Even with patternless edgers, Wilhelm says, the lab staff touches up every lens on a hand-stone with a “softer stone than most hand-stones so you get edges that are without lens chatter.” For Wilhelm, chatter includes ridges, pits, bumps and other lens-edge blemishes.

This meticulous yet innovative approach has been recognized by other wholesale labs—which are farming drilled-rimless jobs out to West Coast—as well as frame companies, whose sales representatives are recommending the lab to dispensers for their three-piece mount lines. Two leading frame manufacturers—Cartier Eyewear and Lindberg Eyewear—have formalized this relationship. Cartier designated West Coast as an “Authorized Cartier Lab” and Linberg Eyewear has named it a “Preferred Lab.” The two programs are similar. The frame manufacturers have sent technicians to the participating labs to make sure the processing facilities meet company standards.
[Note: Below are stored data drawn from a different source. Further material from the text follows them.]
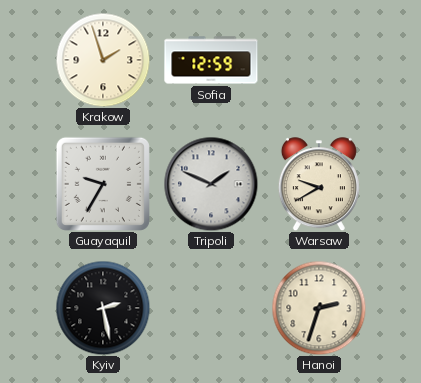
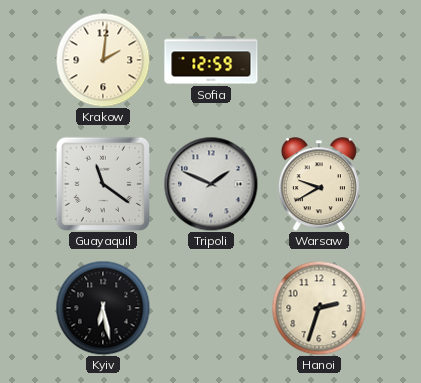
Krakow: 1:57 -> 2:01
Guayaquil: 9:35 -> 11:21
Kyiv: 2:28 -> 6:28
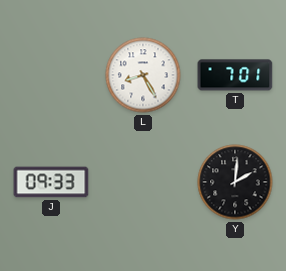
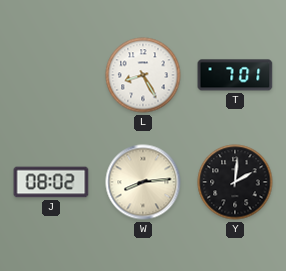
J: 09:33 -> 08:02
W: none -> 8:14
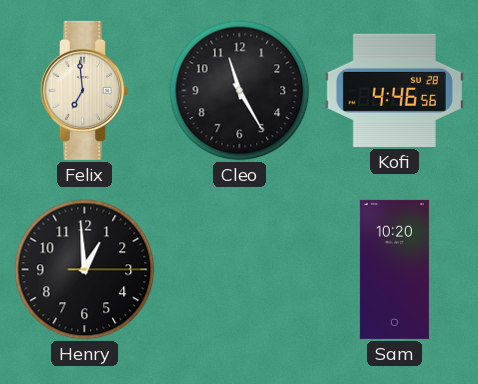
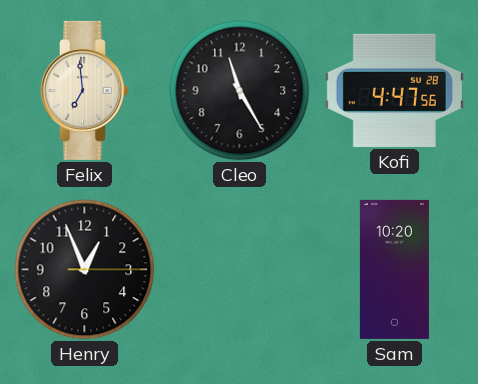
Kofi: 4:46 -> 4:47
Henry: 12:59 -> 12:56
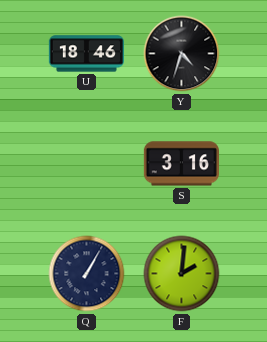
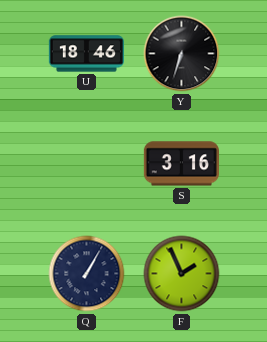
Y: 4:33 -> 6:33
F: 2:01 -> 1:56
They equip the lab with tools and spare parts and, in turn, recommend the designated labs to dispensers as a way of ensuring quality control on their high-profile brands.

Building a reputation for quality rimless work is proving to be merely the starting point.  In addition to designing new lens shapes, such as tulips and clouds, Wilhelm’s lens staff is contriving unique fashion lens tints, from acid-greens to earth tones and innovative gradients. The lab already offers two types of edge “finishes”—a “glass” or high-luster, shiny polish and a “matte,” a lower gloss, more muted edge. It also recently developed a gradient selection for customers’ younger, hipper clientele. The painstaking and time-consuming process devises not just distinct gradient colors, but also transition colors—essentially creating a seamless visual segue where tints morph into the different shades of the gradient.
Thus far, test marketing the new product has been nearly as innovative. West Coast Lens has offered select optical boutiques in the southern California area the opportunity to apply the multi-colored gradients and other fashion tints to demo lenses for frames that have remained “on the boards” for more than a year. “It freshens up stale product,” notes Wilhelm.

The lab is venturing into frame design as well, with “Salt,” an ophthalmic sunwear line designed by Wilhelm scheduled to be introduced by mid-year.

“Many people thought (last year) was not the best time to start a lab,” admits Wilhelm. “But rimless jobs take a level of craftsmanship that a lot of labs no longer have and there are a lot of dispensers, especially high-end opticians, that are selling superior eyewear and getting unhappy patients because of inferior lab work. High-end dispensers need a wholesale lab capable of producing this sort of work on a consistent basis. What has happened is they start using me with the difficult jobs and when they see the quality, they start sending the more mainstream rimless jobs.”